What needs to be done:
Every line containing the string "vores" should be returned from the records.
· · ·
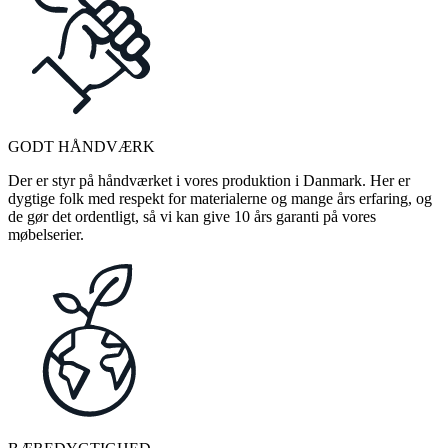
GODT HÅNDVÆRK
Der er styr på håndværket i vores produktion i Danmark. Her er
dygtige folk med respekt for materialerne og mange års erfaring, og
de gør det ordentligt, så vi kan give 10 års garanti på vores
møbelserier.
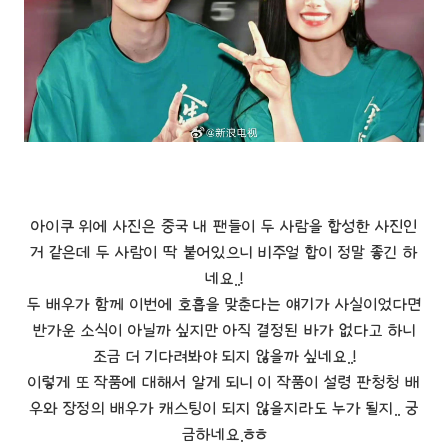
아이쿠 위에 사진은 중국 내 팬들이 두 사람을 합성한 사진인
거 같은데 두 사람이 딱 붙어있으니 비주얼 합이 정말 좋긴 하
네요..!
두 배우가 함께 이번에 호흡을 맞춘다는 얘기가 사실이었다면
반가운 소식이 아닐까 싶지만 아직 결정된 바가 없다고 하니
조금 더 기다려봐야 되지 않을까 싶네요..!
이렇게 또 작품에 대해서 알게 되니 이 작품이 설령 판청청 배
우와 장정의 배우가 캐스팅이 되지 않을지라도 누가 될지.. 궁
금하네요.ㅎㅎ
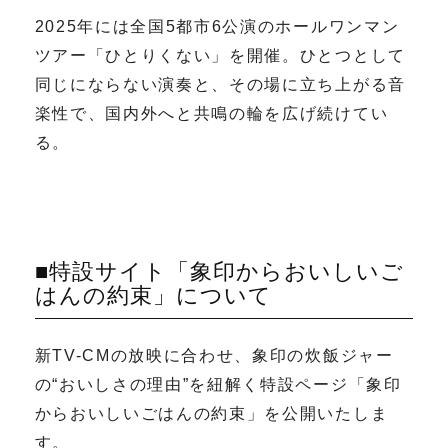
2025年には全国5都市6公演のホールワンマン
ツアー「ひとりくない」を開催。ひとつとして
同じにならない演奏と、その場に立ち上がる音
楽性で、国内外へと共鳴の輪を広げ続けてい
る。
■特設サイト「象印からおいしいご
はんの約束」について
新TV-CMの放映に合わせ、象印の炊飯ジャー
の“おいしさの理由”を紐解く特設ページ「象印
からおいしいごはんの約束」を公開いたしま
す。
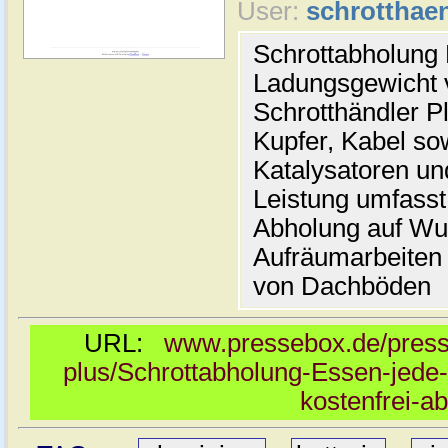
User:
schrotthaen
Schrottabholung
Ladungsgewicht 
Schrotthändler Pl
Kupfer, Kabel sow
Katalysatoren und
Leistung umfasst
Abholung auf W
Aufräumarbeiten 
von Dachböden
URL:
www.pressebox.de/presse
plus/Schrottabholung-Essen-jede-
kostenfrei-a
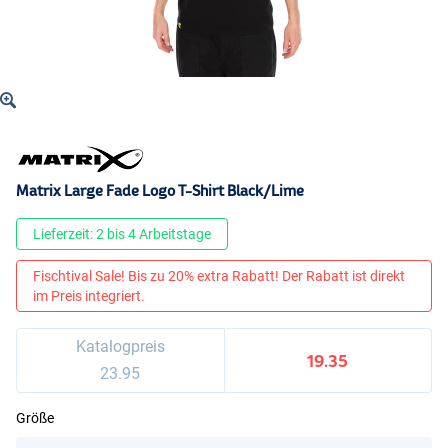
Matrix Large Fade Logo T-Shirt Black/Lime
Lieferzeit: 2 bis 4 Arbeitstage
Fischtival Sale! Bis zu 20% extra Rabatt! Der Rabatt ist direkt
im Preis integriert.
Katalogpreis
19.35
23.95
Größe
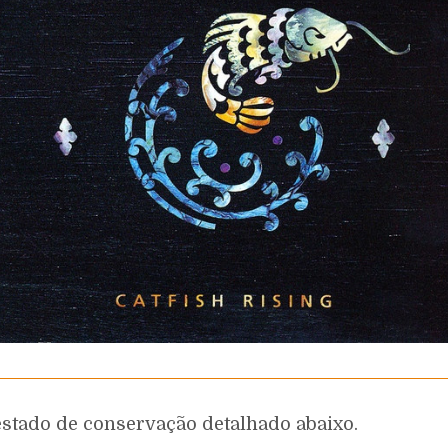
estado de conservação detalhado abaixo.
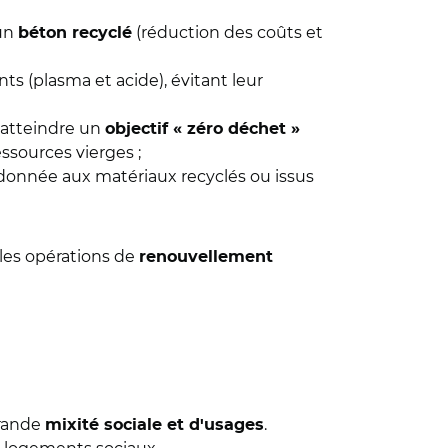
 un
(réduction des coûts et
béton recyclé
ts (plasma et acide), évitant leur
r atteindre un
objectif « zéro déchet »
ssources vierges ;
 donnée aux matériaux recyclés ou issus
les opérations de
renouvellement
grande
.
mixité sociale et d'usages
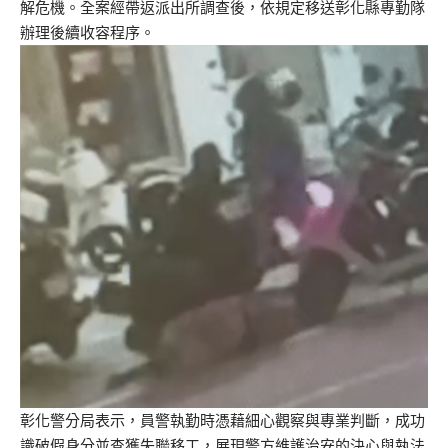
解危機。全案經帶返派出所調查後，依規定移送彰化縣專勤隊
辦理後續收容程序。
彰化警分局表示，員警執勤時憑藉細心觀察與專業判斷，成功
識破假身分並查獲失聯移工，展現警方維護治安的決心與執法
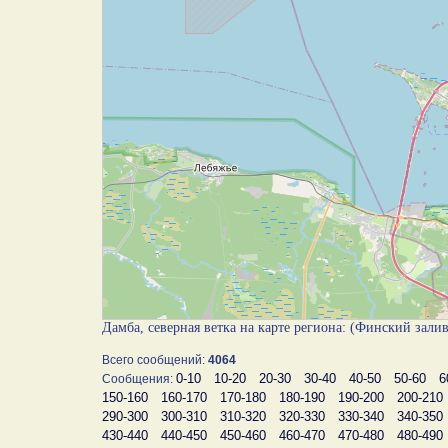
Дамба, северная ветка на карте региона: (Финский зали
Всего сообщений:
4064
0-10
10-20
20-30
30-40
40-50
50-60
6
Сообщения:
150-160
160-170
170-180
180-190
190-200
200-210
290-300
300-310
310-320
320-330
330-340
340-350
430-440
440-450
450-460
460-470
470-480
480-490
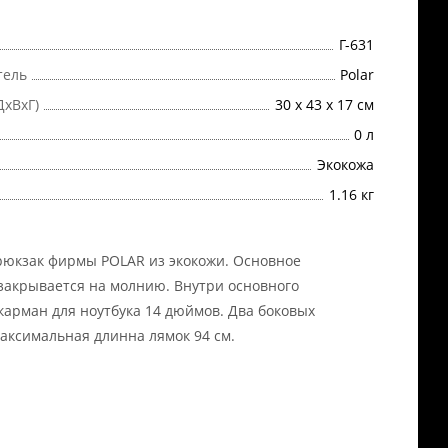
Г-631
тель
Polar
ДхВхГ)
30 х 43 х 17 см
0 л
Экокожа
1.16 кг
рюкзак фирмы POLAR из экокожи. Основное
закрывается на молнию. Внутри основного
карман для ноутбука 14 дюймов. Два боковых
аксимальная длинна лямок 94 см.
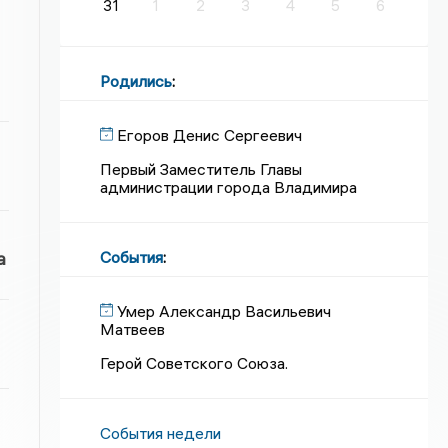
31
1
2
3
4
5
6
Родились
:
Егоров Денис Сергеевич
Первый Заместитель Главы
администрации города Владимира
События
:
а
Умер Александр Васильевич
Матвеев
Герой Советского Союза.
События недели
· · ·
Written response:
Der er styr på håndværket i vores produktion i Danmark. Her er
de gør det ordentligt, så vi kan give 10 års garanti på vores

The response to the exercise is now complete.